[Records from a data collection]
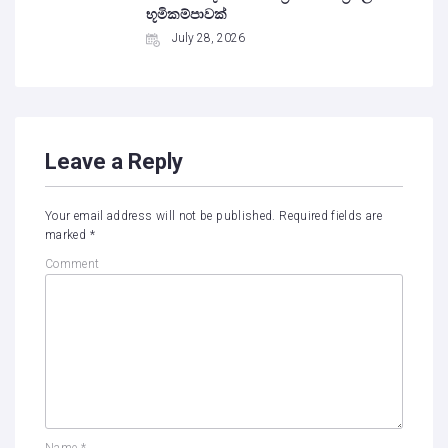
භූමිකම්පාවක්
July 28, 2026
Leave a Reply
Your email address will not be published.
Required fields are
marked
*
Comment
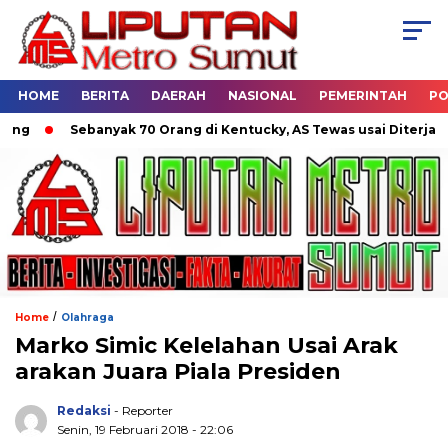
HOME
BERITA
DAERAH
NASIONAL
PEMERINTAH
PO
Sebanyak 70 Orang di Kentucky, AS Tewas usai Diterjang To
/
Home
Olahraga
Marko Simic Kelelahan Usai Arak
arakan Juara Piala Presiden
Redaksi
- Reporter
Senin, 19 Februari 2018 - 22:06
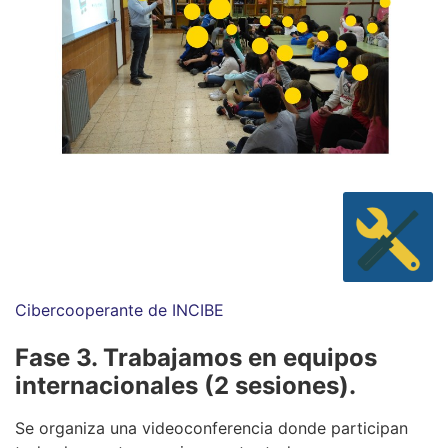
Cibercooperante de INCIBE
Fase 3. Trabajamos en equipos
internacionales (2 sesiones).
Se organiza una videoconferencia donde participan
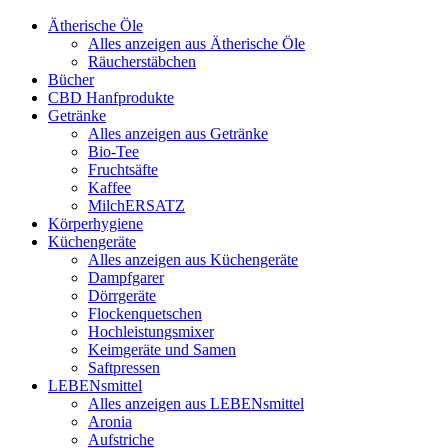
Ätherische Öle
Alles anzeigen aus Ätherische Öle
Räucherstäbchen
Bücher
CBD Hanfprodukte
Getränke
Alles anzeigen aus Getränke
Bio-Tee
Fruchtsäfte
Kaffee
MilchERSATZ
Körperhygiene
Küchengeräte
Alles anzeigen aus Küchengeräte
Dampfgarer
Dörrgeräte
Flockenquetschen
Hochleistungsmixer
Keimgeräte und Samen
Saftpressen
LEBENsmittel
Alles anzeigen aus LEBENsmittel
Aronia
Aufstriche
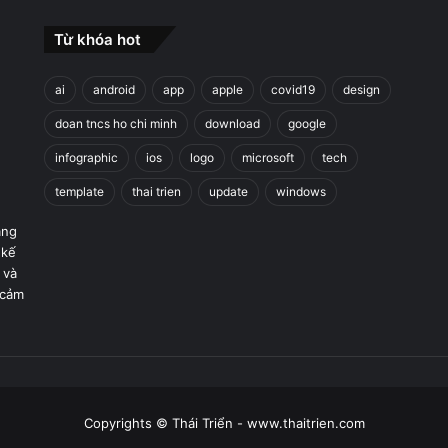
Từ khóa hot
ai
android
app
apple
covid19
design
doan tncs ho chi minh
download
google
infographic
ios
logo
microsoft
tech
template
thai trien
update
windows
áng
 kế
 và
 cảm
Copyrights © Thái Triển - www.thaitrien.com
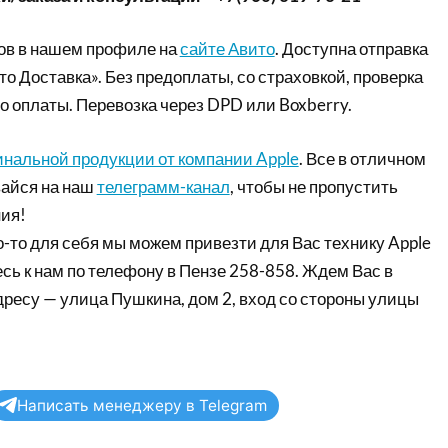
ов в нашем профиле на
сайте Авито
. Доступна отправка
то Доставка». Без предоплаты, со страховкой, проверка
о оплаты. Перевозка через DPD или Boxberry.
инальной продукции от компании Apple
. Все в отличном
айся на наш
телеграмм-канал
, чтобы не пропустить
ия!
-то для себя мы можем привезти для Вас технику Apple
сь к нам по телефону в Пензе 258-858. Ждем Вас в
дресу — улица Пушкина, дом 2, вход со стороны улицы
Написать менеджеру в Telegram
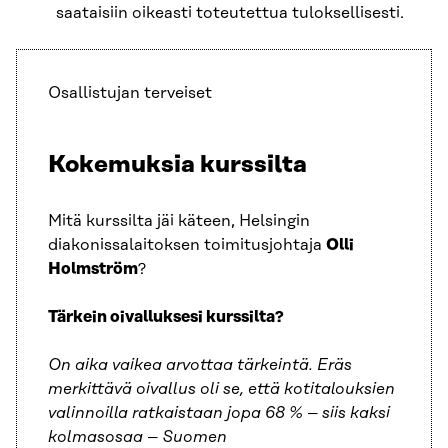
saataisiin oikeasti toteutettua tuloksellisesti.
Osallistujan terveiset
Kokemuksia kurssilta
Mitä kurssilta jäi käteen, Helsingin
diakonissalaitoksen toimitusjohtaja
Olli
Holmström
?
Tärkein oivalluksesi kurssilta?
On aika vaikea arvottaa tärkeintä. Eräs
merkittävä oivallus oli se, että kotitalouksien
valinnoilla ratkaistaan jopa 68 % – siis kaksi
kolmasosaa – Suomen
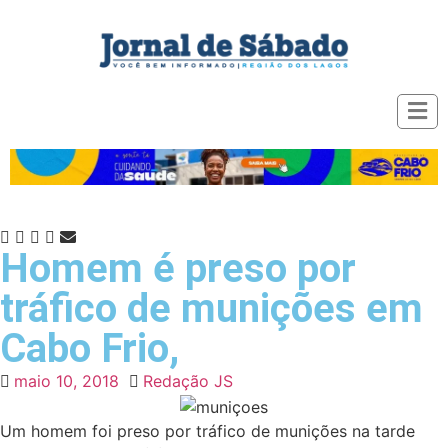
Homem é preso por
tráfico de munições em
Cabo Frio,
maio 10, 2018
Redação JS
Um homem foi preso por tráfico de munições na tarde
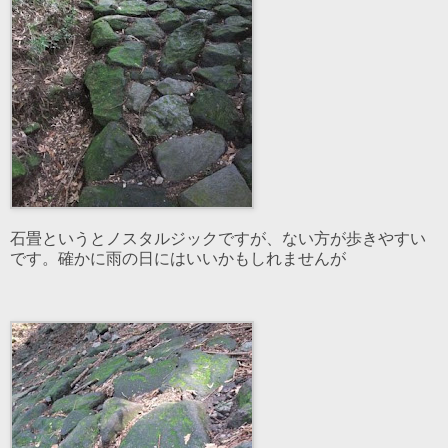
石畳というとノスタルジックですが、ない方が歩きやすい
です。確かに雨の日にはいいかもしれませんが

--

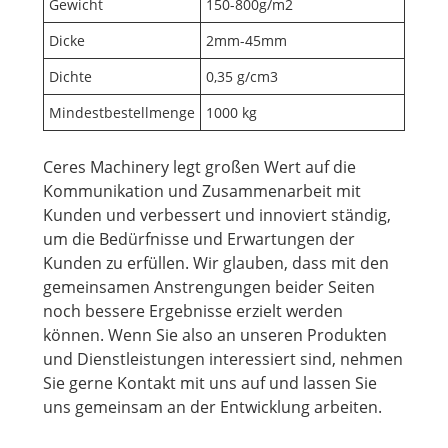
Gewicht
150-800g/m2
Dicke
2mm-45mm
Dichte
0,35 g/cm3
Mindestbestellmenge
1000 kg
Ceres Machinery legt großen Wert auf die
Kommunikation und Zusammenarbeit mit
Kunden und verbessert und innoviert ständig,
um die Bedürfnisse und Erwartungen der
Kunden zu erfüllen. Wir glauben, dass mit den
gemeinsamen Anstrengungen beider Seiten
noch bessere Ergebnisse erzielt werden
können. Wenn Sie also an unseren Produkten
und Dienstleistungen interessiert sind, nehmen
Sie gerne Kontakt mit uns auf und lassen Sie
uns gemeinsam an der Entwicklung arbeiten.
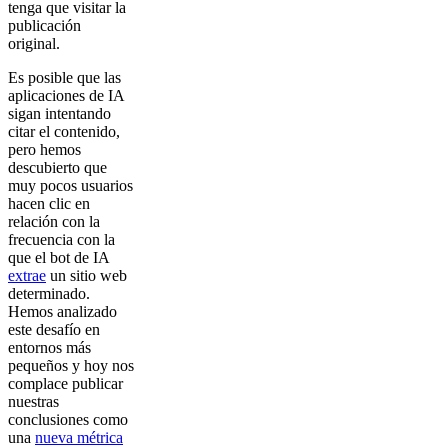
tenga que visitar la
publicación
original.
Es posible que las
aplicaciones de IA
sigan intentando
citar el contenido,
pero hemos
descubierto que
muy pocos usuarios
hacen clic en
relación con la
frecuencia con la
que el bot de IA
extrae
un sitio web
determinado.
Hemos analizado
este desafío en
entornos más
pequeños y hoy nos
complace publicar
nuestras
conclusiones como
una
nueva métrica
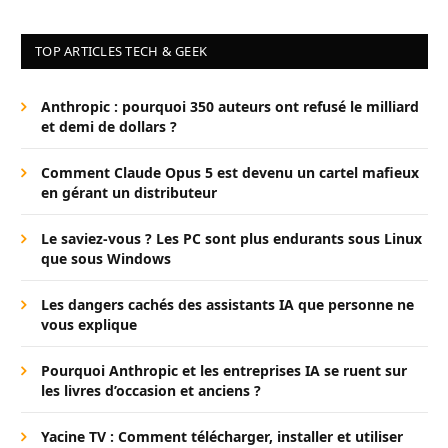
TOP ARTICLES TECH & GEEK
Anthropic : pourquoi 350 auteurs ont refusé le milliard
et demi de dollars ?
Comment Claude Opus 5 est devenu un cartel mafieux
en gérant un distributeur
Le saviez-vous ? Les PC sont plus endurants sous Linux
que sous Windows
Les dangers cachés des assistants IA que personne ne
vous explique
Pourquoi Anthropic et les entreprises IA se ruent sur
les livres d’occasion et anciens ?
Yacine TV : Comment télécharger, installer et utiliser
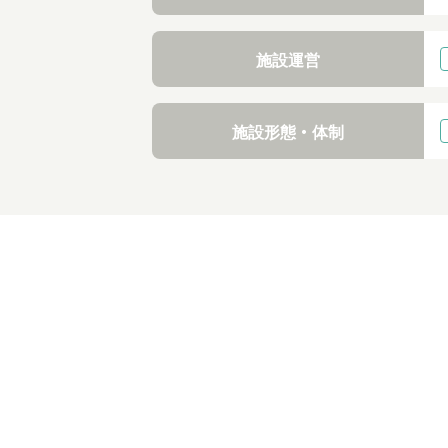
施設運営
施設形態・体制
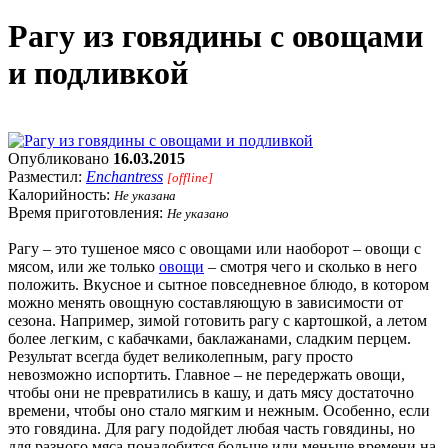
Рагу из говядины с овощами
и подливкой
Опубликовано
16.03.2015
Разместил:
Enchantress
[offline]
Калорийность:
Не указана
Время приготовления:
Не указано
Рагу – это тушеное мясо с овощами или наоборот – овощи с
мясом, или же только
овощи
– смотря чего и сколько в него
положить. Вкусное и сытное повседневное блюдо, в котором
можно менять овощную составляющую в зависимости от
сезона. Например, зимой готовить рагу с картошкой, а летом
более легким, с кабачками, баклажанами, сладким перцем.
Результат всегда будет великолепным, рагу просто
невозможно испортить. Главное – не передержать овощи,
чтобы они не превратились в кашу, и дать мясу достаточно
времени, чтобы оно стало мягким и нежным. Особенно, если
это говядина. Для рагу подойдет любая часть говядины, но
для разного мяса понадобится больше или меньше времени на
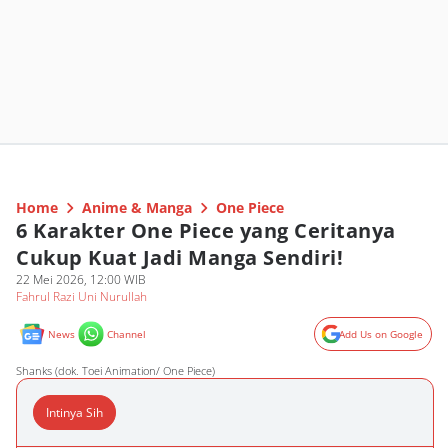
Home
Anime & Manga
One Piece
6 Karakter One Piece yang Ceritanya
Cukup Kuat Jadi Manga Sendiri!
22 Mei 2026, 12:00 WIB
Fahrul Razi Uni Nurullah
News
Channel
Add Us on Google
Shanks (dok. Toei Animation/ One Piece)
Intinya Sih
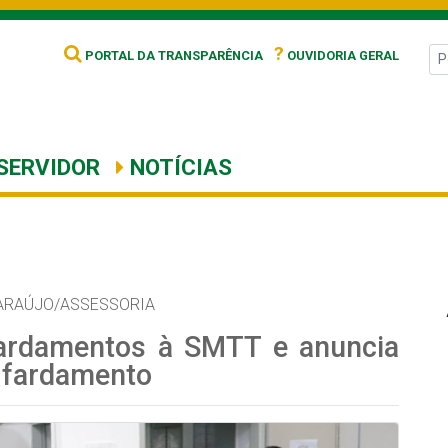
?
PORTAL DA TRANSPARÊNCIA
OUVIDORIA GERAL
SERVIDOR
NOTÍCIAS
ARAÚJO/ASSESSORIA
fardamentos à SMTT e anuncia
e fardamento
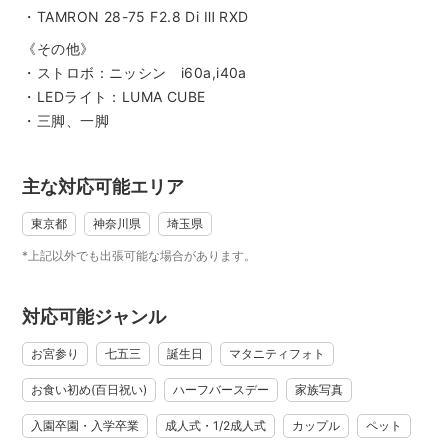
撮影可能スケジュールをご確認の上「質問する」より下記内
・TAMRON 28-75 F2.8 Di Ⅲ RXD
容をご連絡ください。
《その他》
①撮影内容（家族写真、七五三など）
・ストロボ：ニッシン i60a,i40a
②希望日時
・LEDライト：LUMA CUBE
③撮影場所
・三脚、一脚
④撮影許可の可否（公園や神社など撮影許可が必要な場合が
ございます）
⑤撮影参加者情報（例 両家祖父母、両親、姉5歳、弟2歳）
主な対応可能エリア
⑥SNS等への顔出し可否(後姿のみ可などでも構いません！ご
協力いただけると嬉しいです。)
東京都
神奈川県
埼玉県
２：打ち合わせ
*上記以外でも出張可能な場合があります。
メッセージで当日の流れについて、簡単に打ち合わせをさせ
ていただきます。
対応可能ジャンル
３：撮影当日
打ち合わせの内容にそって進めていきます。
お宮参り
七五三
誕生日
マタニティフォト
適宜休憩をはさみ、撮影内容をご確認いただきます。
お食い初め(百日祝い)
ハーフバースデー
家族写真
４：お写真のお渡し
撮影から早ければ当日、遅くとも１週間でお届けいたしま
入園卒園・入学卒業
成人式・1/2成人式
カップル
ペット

**Activity:**
An exact copy is needed of the stretch above that opens with the line containing "Keimgeräte und Samen" and closes with the line containing "石畳というとノスタルジックですが、ない方が歩きやすい"; the pictures are not part of it.

**Answer to the exercise:**
Keimgeräte und Samen
Saftpressen
LEBENsmittel
Alles anzeigen aus LEBENsmittel
Aronia
Aufstriche
Từ khóa hot
ai
android
app
apple
covid19
design
doan tncs ho chi minh
download
google
infographic
ios
logo
microsoft
tech
template
thai trien
update
windows
áng
 kế
 và
 cảm
Copyrights © Thái Triển - www.thaitrien.com
ов в нашем профиле на
сайте Авито
. Доступна отправка
то Доставка». Без предоплаты, со страховкой, проверка
о оплаты. Перевозка через DPD или Boxberry.
инальной продукции от компании Apple
. Все в отличном
айся на наш
телеграмм-канал
, чтобы не пропустить
ия!
-то для себя мы можем привезти для Вас технику Apple
сь к нам по телефону в Пензе 258-858. Ждем Вас в
дресу — улица Пушкина, дом 2, вход со стороны улицы
Написать менеджеру в Telegram
saataisiin oikeasti toteutettua tuloksellisesti.
Osallistujan terveiset
Kokemuksia kurssilta
Mitä kurssilta jäi käteen, Helsingin
diakonissalaitoksen toimitusjohtaja
Olli
Holmström
?
Tärkein oivalluksesi kurssilta?
On aika vaikea arvottaa tärkeintä. Eräs
merkittävä oivallus oli se, että kotitalouksien
valinnoilla ratkaistaan jopa 68 % – siis kaksi
kolmasosaa – Suomen
Homem é preso por
tráfico de munições em
Cabo Frio,
maio 10, 2018
Redação JS
Um homem foi preso por tráfico de munições na tarde
石畳というとノスタルジックですが、ない方が歩きやすい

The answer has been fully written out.